Lady Walsingham faßte sich als erste und wandte ein: „Aber, liebste Daisy, Hugh Southampton besitzt außer seinem Titel keinen Penny!“
„Eben“, entgegnete Lady Lavenham. „Genau deshalb wird er außer sich sein vor Entzücken, Susanna heiraten zu dürfen.“
Wieder blieb es eine Weile still, bis jemand lauernd fragte: „Willst du damit etwa sagen, daß Susanna vermögend ist?“
„Allerdings ist sie das“, erwiderte Lady Lavenham. „Ich dachte, es wäre euch bekannt, daß ihre Patentante, diese unausstehliche Person, ihr ein Vermögen hinterlassen hat.“
„Wie aufregend!

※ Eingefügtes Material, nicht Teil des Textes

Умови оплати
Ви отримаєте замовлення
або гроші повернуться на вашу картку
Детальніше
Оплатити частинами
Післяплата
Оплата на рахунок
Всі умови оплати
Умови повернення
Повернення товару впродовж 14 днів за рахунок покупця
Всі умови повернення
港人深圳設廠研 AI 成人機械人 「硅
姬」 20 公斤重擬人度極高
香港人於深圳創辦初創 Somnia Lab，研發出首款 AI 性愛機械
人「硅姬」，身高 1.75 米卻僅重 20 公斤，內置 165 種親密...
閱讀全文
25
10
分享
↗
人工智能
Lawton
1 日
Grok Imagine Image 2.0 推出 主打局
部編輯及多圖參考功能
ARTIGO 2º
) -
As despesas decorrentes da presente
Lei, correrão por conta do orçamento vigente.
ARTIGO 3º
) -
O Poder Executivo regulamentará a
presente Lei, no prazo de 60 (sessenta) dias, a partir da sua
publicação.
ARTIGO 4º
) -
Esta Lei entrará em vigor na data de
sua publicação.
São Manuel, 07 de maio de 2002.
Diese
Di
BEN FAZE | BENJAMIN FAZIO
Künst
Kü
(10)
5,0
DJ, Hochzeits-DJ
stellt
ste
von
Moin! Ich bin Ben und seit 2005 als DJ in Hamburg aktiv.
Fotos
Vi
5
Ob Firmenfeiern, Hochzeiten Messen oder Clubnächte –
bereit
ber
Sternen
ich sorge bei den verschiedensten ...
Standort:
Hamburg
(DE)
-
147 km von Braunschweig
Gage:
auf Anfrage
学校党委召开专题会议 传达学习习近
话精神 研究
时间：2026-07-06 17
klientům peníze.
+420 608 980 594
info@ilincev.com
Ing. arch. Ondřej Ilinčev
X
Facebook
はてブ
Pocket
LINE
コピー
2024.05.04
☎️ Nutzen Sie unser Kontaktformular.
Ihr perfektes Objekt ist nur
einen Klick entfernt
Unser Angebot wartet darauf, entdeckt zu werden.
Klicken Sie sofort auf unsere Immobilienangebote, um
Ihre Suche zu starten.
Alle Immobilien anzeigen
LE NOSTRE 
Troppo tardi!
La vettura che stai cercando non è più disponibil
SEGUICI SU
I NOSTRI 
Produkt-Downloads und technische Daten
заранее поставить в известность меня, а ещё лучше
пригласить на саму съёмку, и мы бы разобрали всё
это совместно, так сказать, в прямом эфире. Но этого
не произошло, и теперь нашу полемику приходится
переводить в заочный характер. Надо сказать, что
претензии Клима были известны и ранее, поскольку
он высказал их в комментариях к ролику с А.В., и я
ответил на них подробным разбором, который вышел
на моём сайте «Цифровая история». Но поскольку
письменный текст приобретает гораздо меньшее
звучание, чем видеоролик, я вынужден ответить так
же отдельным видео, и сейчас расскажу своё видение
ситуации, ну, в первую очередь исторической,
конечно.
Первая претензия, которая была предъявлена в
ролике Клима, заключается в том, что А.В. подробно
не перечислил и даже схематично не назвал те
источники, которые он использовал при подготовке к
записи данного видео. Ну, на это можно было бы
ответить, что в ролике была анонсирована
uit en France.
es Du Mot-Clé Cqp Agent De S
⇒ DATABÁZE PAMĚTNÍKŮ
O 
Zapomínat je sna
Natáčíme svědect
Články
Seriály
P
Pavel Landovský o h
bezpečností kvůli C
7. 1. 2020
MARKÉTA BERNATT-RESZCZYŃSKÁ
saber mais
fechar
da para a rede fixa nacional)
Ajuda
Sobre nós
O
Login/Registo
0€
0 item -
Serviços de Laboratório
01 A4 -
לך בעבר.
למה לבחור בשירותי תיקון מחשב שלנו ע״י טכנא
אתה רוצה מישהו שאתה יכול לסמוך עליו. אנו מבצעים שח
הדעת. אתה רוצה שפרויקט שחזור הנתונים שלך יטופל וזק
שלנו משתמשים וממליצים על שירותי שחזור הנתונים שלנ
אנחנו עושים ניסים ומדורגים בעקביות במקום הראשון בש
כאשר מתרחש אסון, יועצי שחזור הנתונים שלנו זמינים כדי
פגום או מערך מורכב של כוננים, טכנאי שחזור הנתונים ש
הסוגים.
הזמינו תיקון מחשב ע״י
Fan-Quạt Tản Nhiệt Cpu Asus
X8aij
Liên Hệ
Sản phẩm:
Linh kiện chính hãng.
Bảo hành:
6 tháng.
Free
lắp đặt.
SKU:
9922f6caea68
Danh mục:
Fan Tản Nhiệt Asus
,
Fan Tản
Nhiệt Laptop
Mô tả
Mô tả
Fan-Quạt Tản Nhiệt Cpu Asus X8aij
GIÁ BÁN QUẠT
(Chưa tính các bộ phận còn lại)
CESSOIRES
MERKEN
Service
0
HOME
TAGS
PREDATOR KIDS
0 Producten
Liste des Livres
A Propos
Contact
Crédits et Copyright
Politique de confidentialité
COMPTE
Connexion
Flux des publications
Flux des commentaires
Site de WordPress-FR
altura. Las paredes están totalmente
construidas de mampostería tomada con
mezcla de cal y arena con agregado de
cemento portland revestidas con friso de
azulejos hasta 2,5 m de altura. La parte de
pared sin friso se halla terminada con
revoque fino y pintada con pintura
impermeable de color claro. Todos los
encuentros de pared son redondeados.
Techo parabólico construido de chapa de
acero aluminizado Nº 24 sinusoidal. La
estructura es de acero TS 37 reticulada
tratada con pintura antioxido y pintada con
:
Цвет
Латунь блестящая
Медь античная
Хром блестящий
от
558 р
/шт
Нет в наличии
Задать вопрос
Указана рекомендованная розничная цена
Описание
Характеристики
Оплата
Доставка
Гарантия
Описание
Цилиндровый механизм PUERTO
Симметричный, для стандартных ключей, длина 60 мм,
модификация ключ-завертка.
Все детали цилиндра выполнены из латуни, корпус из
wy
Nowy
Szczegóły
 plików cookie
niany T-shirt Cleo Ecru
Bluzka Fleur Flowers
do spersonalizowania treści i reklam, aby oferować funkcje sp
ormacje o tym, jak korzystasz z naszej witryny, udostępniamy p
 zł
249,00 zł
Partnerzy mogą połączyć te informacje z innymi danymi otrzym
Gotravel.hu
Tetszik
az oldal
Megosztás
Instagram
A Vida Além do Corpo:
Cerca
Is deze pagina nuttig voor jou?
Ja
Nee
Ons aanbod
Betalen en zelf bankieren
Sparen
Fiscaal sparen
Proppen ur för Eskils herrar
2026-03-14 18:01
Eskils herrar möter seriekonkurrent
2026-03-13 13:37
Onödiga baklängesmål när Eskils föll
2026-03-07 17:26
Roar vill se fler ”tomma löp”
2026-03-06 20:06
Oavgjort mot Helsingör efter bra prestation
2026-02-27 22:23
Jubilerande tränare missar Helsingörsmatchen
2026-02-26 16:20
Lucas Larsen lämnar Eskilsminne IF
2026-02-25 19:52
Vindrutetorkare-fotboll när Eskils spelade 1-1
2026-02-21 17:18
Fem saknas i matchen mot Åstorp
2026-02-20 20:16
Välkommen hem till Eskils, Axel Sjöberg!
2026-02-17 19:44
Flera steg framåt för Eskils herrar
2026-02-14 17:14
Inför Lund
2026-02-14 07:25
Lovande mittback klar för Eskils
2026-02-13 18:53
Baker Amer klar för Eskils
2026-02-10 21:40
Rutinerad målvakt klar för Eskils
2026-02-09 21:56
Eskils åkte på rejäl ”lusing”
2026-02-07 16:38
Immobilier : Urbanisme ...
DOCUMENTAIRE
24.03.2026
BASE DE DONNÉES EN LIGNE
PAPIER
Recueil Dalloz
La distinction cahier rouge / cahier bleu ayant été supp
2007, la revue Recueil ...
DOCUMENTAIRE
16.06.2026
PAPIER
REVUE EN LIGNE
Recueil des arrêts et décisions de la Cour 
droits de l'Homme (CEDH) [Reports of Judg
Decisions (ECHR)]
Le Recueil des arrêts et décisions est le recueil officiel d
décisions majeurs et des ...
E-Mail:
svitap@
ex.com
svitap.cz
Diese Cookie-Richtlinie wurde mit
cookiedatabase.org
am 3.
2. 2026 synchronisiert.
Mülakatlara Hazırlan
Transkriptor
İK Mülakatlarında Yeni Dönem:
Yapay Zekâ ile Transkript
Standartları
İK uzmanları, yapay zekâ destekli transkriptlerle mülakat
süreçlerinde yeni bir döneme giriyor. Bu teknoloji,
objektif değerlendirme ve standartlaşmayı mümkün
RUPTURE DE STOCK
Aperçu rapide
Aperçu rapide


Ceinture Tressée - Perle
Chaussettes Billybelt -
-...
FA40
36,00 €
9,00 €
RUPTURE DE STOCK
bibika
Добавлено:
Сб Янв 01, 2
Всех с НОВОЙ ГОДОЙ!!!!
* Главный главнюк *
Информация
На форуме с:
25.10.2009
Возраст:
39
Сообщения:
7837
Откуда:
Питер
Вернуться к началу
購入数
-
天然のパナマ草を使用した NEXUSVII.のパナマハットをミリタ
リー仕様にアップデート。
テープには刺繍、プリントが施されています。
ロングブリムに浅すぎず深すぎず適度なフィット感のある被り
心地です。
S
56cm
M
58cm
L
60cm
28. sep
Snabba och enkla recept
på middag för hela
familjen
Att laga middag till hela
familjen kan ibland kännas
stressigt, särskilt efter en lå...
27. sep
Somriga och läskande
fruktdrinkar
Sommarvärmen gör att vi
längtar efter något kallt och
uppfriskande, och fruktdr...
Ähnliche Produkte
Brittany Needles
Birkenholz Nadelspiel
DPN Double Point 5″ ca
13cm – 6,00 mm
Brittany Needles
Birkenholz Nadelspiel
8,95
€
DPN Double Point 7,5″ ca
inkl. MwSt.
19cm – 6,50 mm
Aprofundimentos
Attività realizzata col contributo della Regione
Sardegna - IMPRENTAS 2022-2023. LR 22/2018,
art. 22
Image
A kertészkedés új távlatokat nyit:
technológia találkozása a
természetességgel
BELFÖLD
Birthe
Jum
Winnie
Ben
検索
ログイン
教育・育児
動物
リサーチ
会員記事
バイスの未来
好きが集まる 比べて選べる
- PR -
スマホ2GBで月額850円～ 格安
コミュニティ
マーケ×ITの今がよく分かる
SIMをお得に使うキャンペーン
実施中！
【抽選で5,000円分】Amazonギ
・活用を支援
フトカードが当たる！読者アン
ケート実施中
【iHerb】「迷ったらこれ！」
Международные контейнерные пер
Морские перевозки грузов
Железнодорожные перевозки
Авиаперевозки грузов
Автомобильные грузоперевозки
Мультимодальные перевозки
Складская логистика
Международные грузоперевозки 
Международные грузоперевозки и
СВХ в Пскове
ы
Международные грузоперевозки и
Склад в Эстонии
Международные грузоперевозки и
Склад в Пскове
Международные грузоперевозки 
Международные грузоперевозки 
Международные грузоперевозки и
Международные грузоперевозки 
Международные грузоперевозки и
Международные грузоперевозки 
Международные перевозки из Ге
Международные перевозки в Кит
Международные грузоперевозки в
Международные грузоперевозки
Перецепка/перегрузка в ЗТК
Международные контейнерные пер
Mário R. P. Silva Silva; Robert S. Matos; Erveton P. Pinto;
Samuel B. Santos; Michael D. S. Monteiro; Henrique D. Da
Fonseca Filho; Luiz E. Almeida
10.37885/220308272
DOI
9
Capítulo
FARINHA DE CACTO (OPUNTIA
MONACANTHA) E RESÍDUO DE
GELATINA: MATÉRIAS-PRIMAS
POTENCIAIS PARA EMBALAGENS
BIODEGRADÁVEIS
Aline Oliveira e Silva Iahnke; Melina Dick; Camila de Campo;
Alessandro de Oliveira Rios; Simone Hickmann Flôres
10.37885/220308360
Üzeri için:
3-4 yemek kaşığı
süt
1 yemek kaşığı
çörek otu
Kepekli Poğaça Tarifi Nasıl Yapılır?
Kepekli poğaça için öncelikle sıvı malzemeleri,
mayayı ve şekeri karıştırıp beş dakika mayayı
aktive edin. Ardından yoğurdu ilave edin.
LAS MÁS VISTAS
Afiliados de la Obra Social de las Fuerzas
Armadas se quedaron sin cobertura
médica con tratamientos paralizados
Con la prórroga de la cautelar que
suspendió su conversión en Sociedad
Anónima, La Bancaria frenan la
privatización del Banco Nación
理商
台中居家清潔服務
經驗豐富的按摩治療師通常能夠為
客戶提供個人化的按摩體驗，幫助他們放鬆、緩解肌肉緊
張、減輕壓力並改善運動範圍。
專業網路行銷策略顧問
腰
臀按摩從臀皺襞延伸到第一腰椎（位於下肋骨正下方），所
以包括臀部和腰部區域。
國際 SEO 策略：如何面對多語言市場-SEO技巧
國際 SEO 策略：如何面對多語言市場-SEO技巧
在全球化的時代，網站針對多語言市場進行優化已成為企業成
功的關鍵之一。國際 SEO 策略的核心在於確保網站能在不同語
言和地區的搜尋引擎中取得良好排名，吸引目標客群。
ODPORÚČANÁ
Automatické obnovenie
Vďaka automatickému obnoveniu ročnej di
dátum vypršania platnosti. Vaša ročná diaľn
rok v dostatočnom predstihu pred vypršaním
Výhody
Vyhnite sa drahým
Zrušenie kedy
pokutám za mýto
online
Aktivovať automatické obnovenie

Davon hatte ich keine blasse Ahnung!“ rief Lady Walsingham überrascht aus, und auch die übrigen Damen gaben ihrer Verwunderung über diese Neuigkeit lebhaften Ausdruck.
„Die arme Susanna wird jeden Penny bitter nötig haben“, fuhr Lady Lavenham seufzend fort. „Wir alle wissen ja, daß Hugh Southampton auf eine reiche Heirat angewiesen ist. Also ist das eine günstige Fügung.“
„In der Tat, das ist es!“ rief jemand. „Wirklich, Daisy, du bist ein Genie! Aber das warst du ja schon immer!“
Das klang ziemlich neidisch.
Die hohe gesellschaftliche Position, die Lady Lavenham bekleidete, hatte ihr zwangsläufig eine Menge erbitterter Feinde geschaffen.
„Es ist einfach nicht fair“, pflegten ihre Neider zu tuscheln. „Sie ist nicht nur schön und mit dem gutaussehenden Charles Lavenham verheiratet, der als brillanter Schütze hohes Ansehen in der Sportwelt genießt, sie ist auch noch gewitzt genug, um den König in ihren Bann zu schlagen und ihre älteste Tochter mit dem Marquis von Fladbury zu verheiraten, der nach dem Ableben seines Vaters Herzog von Haven sein wird.“
Sie trösteten sich damit, daß die zweite Tochter der lieben Daisy so dick und häßlich war, daß sie sich unweigerlich als Bremsklotz beim kometenhaften Aufstieg ihrer Mutter zu höchsten gesellschaftlichen Gipfeln, wo niemand sie mehr entthronen konnte, erweisen würde.
Und jetzt mußten sie erfahren, daß das häßliche Entlein eine reiche Erbin war. Das war einfach zu viel!
Die meisten der anwesenden Damen waren überzeugt davon, daß der Herzog von Southampton, dessen Familiensitz zusehends verfiel und der zudem noch hoch verschuldet war, nur zu gern bereit sein würde, seinen Adelstitel an eine Frau zu verkaufen, die reich und zudem noch Engländerin war.